Son nom était déjà synonyme de terreur des pistes. Lors des finales du Grand Prix Migros, qui réunissaient les meilleurs Suisses et Suissesses de 8 à 16 ans, les autres skieuses ne couraient plus pour la victoire: elles couraient pour la deuxième place.
Sûre d'elle, elle ne flanchait jamais; son nom ne figurait presque jamais sur la liste des abandons. Seule au monde. A l’époque, une skieuse était pourtant parvenue à lui barrer la route dans cette domination sans partage: Jasmin Rothmund, capable de semer le doute chez la Tessinoise. Elle choisira plus tard la nationalité liechtensteinoise et disputera une course de Coupe du monde à Zagreb.
La voir devant elle? Inacceptable pour Lara. Dans l'aire d'arrivée, il y avait toujours une petite erreur technique à invoquer plutôt qu'une défaite à admettre - et certains, dans l'ombre, se permettaient d'y voir une pointe de mauvaise foi.
Peut-être. Mais la hargne, la rage de vaincre, ce talent fou: la jeune Lara Gut en avait comme personne.
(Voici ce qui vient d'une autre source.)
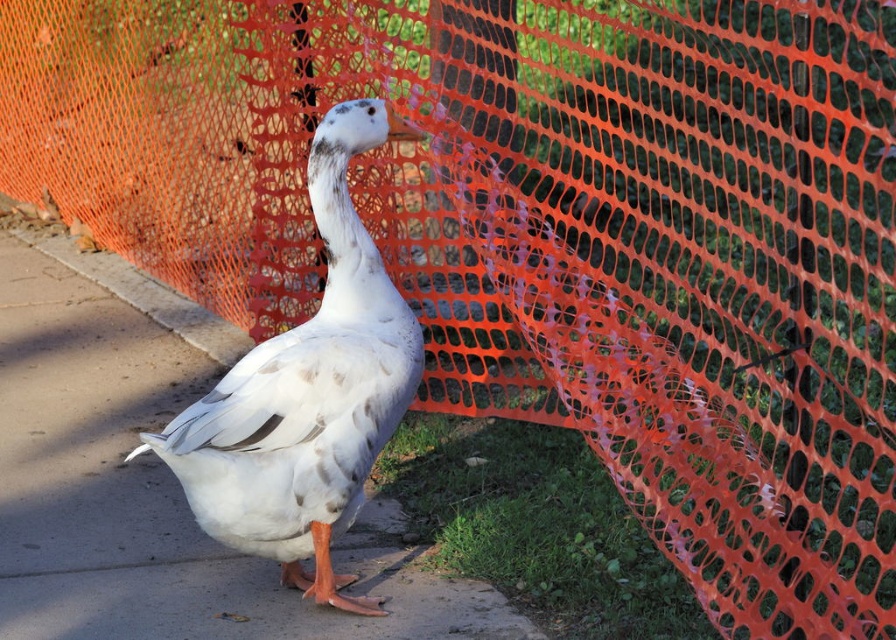 You are a delivery drone flying over the scene. You need to land on the white matte pavement at center. What coordinates should you target for landing?

You should target the coordinates point (158, 484) for landing on the white matte pavement at center.

You are a delivery drone flying over a park. You need to land on the white matte pavement at center to drop off a package. However, there is a white matte duck at center in the way. Can you safely land on the pavement without hitting the duck?

The white matte duck at center is behind the white matte pavement at center, so the duck is not blocking the pavement. You can safely land on the white matte pavement at center without hitting the duck. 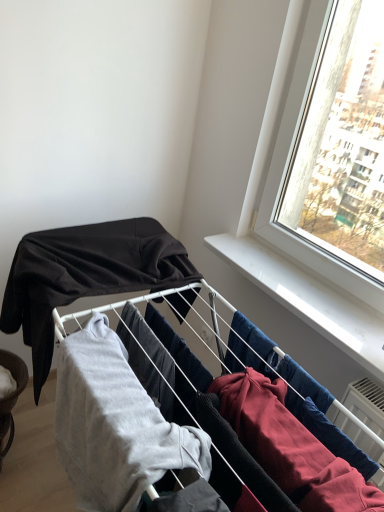 Question: Which direction should I rotate to look at light gray cotton sweatshirt at center, which is the 1th clothing from front to back?

Choices:
 (A) left
 (B) right

Answer: (A)

Question: Is brushed metal bowl at lower left completely or partially outside of matte black fabric at upper left, the 2th clothing viewed from the front?

Choices:
 (A) no
 (B) yes

Answer: (B)

Question: Would you say matte black fabric at upper left, acting as the 1th clothing starting from the back, is part of brushed metal bowl at lower left's contents?

Choices:
 (A) no
 (B) yes

Answer: (A)

Question: From the image's perspective, does brushed metal bowl at lower left appear higher than matte black fabric at upper left, the 2th clothing viewed from the front?

Choices:
 (A) no
 (B) yes

Answer: (A)

Question: Is brushed metal bowl at lower left not near matte black fabric at upper left, acting as the 1th clothing starting from the back?

Choices:
 (A) yes
 (B) no

Answer: (B)

Question: Can you confirm if brushed metal bowl at lower left is wider than matte black fabric at upper left, the 2th clothing viewed from the front?

Choices:
 (A) no
 (B) yes

Answer: (A)

Question: Does brushed metal bowl at lower left have a smaller size compared to matte black fabric at upper left, the 2th clothing viewed from the front?

Choices:
 (A) no
 (B) yes

Answer: (B)

Question: Can you confirm if light gray cotton sweatshirt at center, which is the 1th clothing from front to back, is thinner than matte black fabric at upper left, the 2th clothing viewed from the front?

Choices:
 (A) yes
 (B) no

Answer: (A)

Question: Is light gray cotton sweatshirt at center, the 2th clothing viewed from the back, facing towards matte black fabric at upper left, acting as the 1th clothing starting from the back?

Choices:
 (A) no
 (B) yes

Answer: (A)

Question: Can you confirm if light gray cotton sweatshirt at center, the 2th clothing viewed from the back, is taller than matte black fabric at upper left, acting as the 1th clothing starting from the back?

Choices:
 (A) yes
 (B) no

Answer: (A)

Question: Is matte black fabric at upper left, the 2th clothing viewed from the front, completely or partially inside light gray cotton sweatshirt at center, which is the 1th clothing from front to back?

Choices:
 (A) no
 (B) yes

Answer: (A)

Question: From the image's perspective, is light gray cotton sweatshirt at center, which is the 1th clothing from front to back, above matte black fabric at upper left, acting as the 1th clothing starting from the back?

Choices:
 (A) yes
 (B) no

Answer: (B)

Question: From a real-world perspective, is light gray cotton sweatshirt at center, which is the 1th clothing from front to back, physically below matte black fabric at upper left, acting as the 1th clothing starting from the back?

Choices:
 (A) yes
 (B) no

Answer: (A)

Question: Is matte black fabric at upper left, acting as the 1th clothing starting from the back, positioned with its back to light gray cotton sweatshirt at center, which is the 1th clothing from front to back?

Choices:
 (A) no
 (B) yes

Answer: (A) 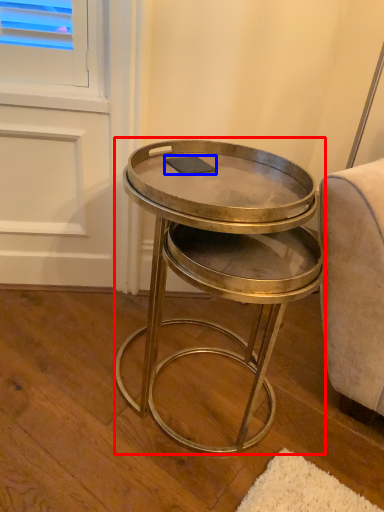 Question: Which point is closer to the camera, coffee table (highlighted by a red box) or pad (highlighted by a blue box)?

Choices:
 (A) coffee table
 (B) pad

Answer: (A)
Une acharnée de travail, surtout. Quand les plus jeunes espoirs suisses rentraient chez eux après un stage de plusieurs jours sur le glacier de Zermatt ou de Saas-Fee, elle restait à enchaîner les kilomètres sur les lattes pour peaufiner sa technique, ou filait à la salle de musculation pour charpenter sa condition.
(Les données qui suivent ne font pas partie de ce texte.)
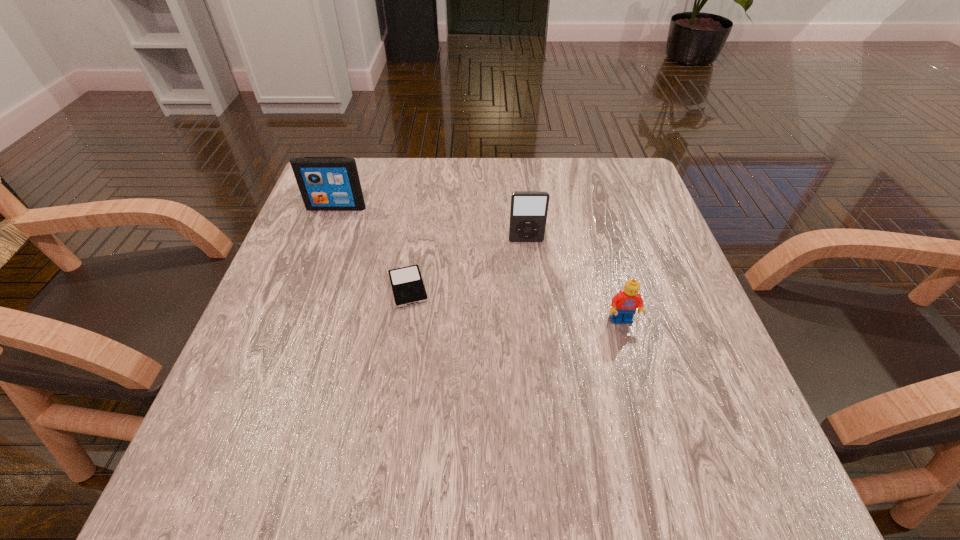 The image size is (960, 540). I want to click on the leftmost object, so click(326, 183).

Where is `the farthest object`? The image size is (960, 540). the farthest object is located at coordinates (326, 183).

Image resolution: width=960 pixels, height=540 pixels. In order to click on the rightmost iPod in this screenshot , I will do `click(528, 209)`.

Identify the location of the third nearest object. (528, 209).

I want to click on Lego, so click(x=624, y=304).

At what (x,y) coordinates should I click in order to perform the action: click on the third tallest object. Please return your answer as a coordinate pair (x, y). Image resolution: width=960 pixels, height=540 pixels. Looking at the image, I should click on (624, 304).

At what (x,y) coordinates should I click in order to perform the action: click on the second iPod from right to left. Please return your answer as a coordinate pair (x, y). Looking at the image, I should click on (408, 288).

This screenshot has height=540, width=960. What are the coordinates of `the third object from right to left` in the screenshot? It's located at 408,288.

Locate an element on the screen. The height and width of the screenshot is (540, 960). vacant space situated 0.330m on the front screen of the farthest iPod is located at coordinates (294, 321).

At what (x,y) coordinates should I click in order to perform the action: click on free location located on the front-facing side of the rightmost iPod. Please return your answer as a coordinate pair (x, y). The height and width of the screenshot is (540, 960). Looking at the image, I should click on (533, 301).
A son arrivée sur le circuit FIS, elle a immédiatement fait parler d'elle. Une première saison tonitruante. Elle décrochera un podium aux Mondiaux juniors d'Altenmarkt, en Autriche, avant d'aligner deux deuxièmes places en Coupe d'Europe, à Santa Caterina. Une prouesse qui laissait les observateurs bouche bée.
Avant Lara Gut-Behrami, il y avait Lara Gut, tout simplement.
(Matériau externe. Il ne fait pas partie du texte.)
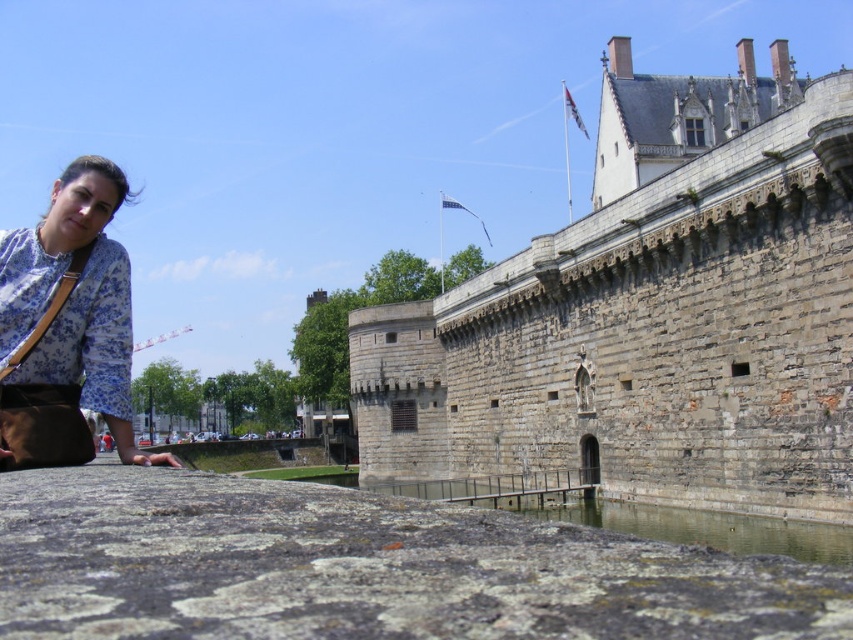 Question: Does gray stone castle at upper center lie in front of floral fabric blouse at lower left?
Une skieuse d'une technique rare, la seule du plateau féminin à tenter des lignes que ses concurrentes n'envisageaient même pas à la reconnaissance. Aucun plan B. Juste la trajectoire choisie, et l'obstination à la tenir jusqu'en bas.
Et puis il y a eu cette arrivée fracassante sur le cirque blanc, à Saint-Moritz: premier podium en Coupe du monde, une troisième place arrachée après avoir perdu le contrôle de ses skis juste avant la ligne, ce 2 février 2008. L'éclosion était là. Le destin se précisait pour celle que les médias helvétiques allaient surnommer «la bombe de Comano».
Durant 18 saisons, Lara Gut-Behrami brillera en laissant parler son caractère autant que sa grâce. Certains l'ont aimée, d'autres moins; ses coups de gueule ont fait d'elle une figure aussi respectée que clivante du ski suisse et mondial. Elle a toujours été ainsi. Et elle n'a jamais laissé personne indifférent.
Il fallait bien ce tempérament pour compiler 101 podiums, 48 victoires en Coupe du monde, 3 médailles olympiques, dont 1 en or, 9 médailles mondiales, dont 2 en or, et 2 gros globes de cristal du classement général.
Le compte est bon. Lara Gut-Behrami peut souffler tranquille.